* _About this exercise_:
Return, from the lines below, each one that includes the word "checkbox".

** Recorded data follows **

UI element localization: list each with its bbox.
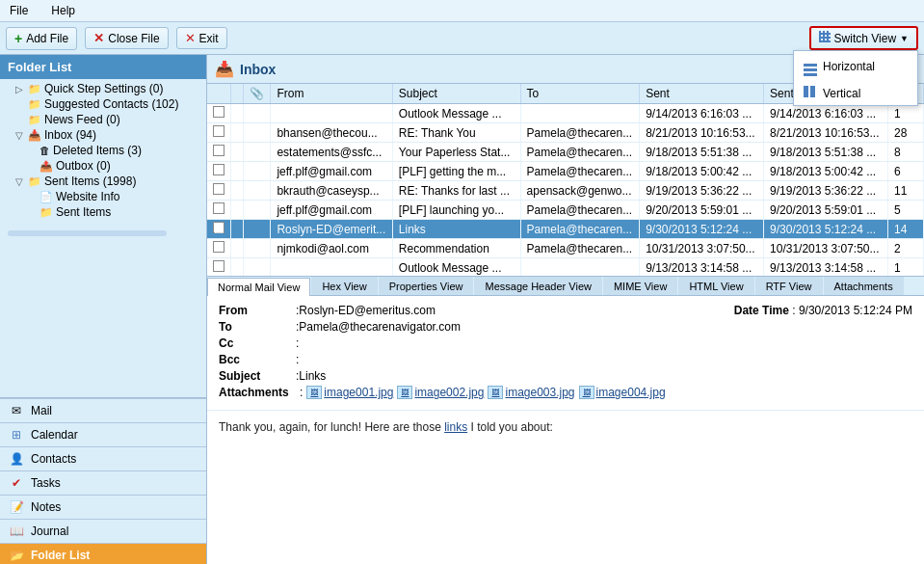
table-row[interactable]: bhansen@thecou... RE: Thank You Pamela@t… [207, 123, 924, 143]
row-attach [244, 123, 271, 143]
row-flag[interactable] [231, 239, 244, 258]
row-check[interactable] [207, 201, 231, 220]
row-flag[interactable] [231, 181, 244, 201]
col-subject[interactable]: Subject [392, 84, 520, 104]
folder-sent-items-sub[interactable]: 📁 Sent Items [0, 204, 206, 220]
row-kb: 2 [887, 239, 923, 258]
nav-notes[interactable]: 📝 Notes [0, 495, 206, 519]
vertical-option[interactable]: Vertical [794, 81, 917, 105]
tab-rtf-view[interactable]: RTF View [755, 277, 823, 295]
row-check[interactable] [207, 181, 231, 201]
row-flag[interactable] [231, 258, 244, 278]
switch-view-button[interactable]: Switch View ▼ [809, 26, 918, 50]
row-check[interactable] [207, 162, 231, 181]
folder-tree[interactable]: ▷ 📁 Quick Step Settings (0) 📁 Suggested … [0, 79, 206, 397]
folder-deleted[interactable]: 🗑 Deleted Items (3) [0, 143, 206, 158]
attachment-3[interactable]: 🖼 image003.jpg [488, 386, 574, 399]
mail-icon: ✉ [8, 404, 25, 417]
table-row[interactable]: bkrauth@caseysp... RE: Thanks for last .… [207, 181, 924, 201]
table-row[interactable]: jeff.plf@gmail.com [PLF] getting the m..… [207, 162, 924, 181]
folder-suggested[interactable]: 📁 Suggested Contacts (102) [0, 96, 206, 112]
nav-tasks[interactable]: ✔ Tasks [0, 470, 206, 495]
row-flag[interactable] [231, 123, 244, 143]
row-to: Pamela@thecaren... [520, 239, 640, 258]
row-check[interactable] [207, 123, 231, 143]
exit-label: Exit [199, 32, 219, 45]
attachment-4[interactable]: 🖼 image004.jpg [579, 386, 666, 399]
checkbox[interactable] [213, 202, 224, 214]
checkbox[interactable]: ☑ [213, 222, 224, 233]
row-from: jeff.plf@gmail.com [271, 162, 392, 181]
col-check[interactable] [207, 84, 231, 104]
checkbox[interactable] [213, 241, 224, 253]
nav-contacts[interactable]: 👤 Contacts [0, 446, 206, 470]
row-flag[interactable] [231, 162, 244, 181]
row-flag[interactable] [231, 220, 244, 239]
table-row[interactable]: Outlook Message ... 9/14/2013 6:16:03 ..… [207, 104, 924, 123]
exit-button[interactable]: ✕ Exit [176, 27, 227, 49]
row-flag[interactable] [231, 143, 244, 162]
col-sent[interactable]: Sent [640, 84, 764, 104]
add-file-button[interactable]: + Add File [6, 27, 77, 50]
row-check[interactable] [207, 104, 231, 123]
table-row[interactable]: estatements@ssfc... Your Paperless Stat.… [207, 143, 924, 162]
row-flag[interactable] [231, 201, 244, 220]
folder-sent-items[interactable]: ▽ 📁 Sent Items (1998) [0, 174, 206, 189]
nav-calendar[interactable]: ⊞ Calendar [0, 422, 206, 446]
col-from[interactable]: From [271, 84, 392, 104]
row-flag[interactable] [231, 104, 244, 123]
nav-folder-list[interactable]: 📂 Folder List [0, 543, 206, 564]
row-to: apensack@genwo... [520, 181, 640, 201]
add-icon: + [14, 31, 22, 46]
menu-help[interactable]: Help [47, 2, 79, 19]
tab-hex-view[interactable]: Hex View [311, 277, 377, 295]
table-row[interactable]: Outlook Message ... 9/13/2013 3:14:58 ..… [207, 258, 924, 278]
row-kb: 1 [887, 104, 923, 123]
tab-mime-view[interactable]: MIME View [603, 277, 677, 295]
horizontal-option[interactable]: Horizontal [794, 51, 917, 81]
journal-icon: 📖 [8, 524, 25, 538]
add-file-label: Add File [26, 32, 68, 45]
checkbox[interactable] [213, 145, 224, 156]
nav-journal[interactable]: 📖 Journal [0, 519, 206, 543]
col-to[interactable]: To [520, 84, 640, 104]
email-list[interactable]: 📎 From Subject To Sent Sent (KB) Outlook… [207, 84, 924, 277]
checkbox[interactable] [213, 164, 224, 175]
horizontal-icon [804, 56, 817, 76]
close-file-label: Close File [108, 32, 159, 45]
row-attach [244, 258, 271, 278]
close-file-button[interactable]: ✕ Close File [85, 27, 168, 49]
tab-attachments[interactable]: Attachments [824, 277, 904, 295]
row-check[interactable] [207, 239, 231, 258]
checkbox[interactable] [213, 183, 224, 195]
folder-inbox[interactable]: ▽ 📥 Inbox (94) [0, 127, 206, 143]
attachment-2[interactable]: 🖼 image002.jpg [397, 386, 484, 399]
tab-html-view[interactable]: HTML View [678, 277, 753, 295]
table-row[interactable]: jeff.plf@gmail.com [PLF] launching yo...… [207, 201, 924, 220]
col-attach[interactable]: 📎 [244, 84, 271, 104]
col-flag[interactable] [231, 84, 244, 104]
row-check[interactable]: ☑ [207, 220, 231, 239]
folder-news-feed[interactable]: 📁 News Feed (0) [0, 112, 206, 127]
checkbox[interactable] [213, 125, 224, 137]
body-link[interactable]: links [444, 420, 467, 434]
row-subject: Links [392, 220, 520, 239]
nav-mail[interactable]: ✉ Mail [0, 398, 206, 422]
table-row[interactable]: ☑ Roslyn-ED@emerit... Links Pamela@theca… [207, 220, 924, 239]
table-row[interactable]: njmkodi@aol.com Recommendation Pamela@th… [207, 239, 924, 258]
tab-message-header-view[interactable]: Message Header View [474, 277, 601, 295]
row-to: Pamela@thecaren... [520, 123, 640, 143]
folder-quick-step[interactable]: ▷ 📁 Quick Step Settings (0) [0, 81, 206, 96]
row-check[interactable] [207, 258, 231, 278]
checkbox[interactable] [213, 260, 224, 272]
tab-properties-view[interactable]: Properties View [379, 277, 474, 295]
menu-file[interactable]: File [6, 2, 32, 19]
attachment-1[interactable]: 🖼 image001.jpg [306, 386, 393, 399]
tab-normal-mail-view[interactable]: Normal Mail View [207, 278, 310, 296]
checkbox[interactable] [213, 106, 224, 118]
cc-row: Cc : [219, 336, 715, 350]
subject-value: Links [299, 369, 714, 383]
folder-outbox[interactable]: 📤 Outbox (0) [0, 158, 206, 174]
folder-website-info[interactable]: 📄 Website Info [0, 189, 206, 204]
row-check[interactable] [207, 143, 231, 162]
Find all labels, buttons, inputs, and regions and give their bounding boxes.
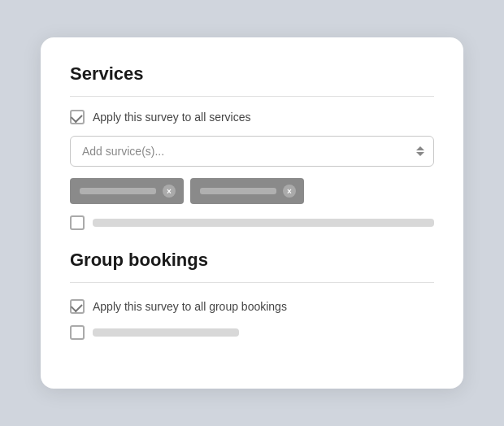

** End of Recorded data **

* _Result for this task_:
checkbox[interactable] [213, 202, 224, 214]
checkbox[interactable]: ☑ [213, 222, 224, 233]
checkbox[interactable] [213, 241, 224, 253]
checkbox[interactable] [213, 145, 224, 156]
checkbox[interactable] [213, 164, 224, 175]
checkbox[interactable] [213, 183, 224, 195]
checkbox[interactable] [213, 125, 224, 137]
checkbox[interactable] [213, 260, 224, 272]
checkbox[interactable] [213, 106, 224, 118]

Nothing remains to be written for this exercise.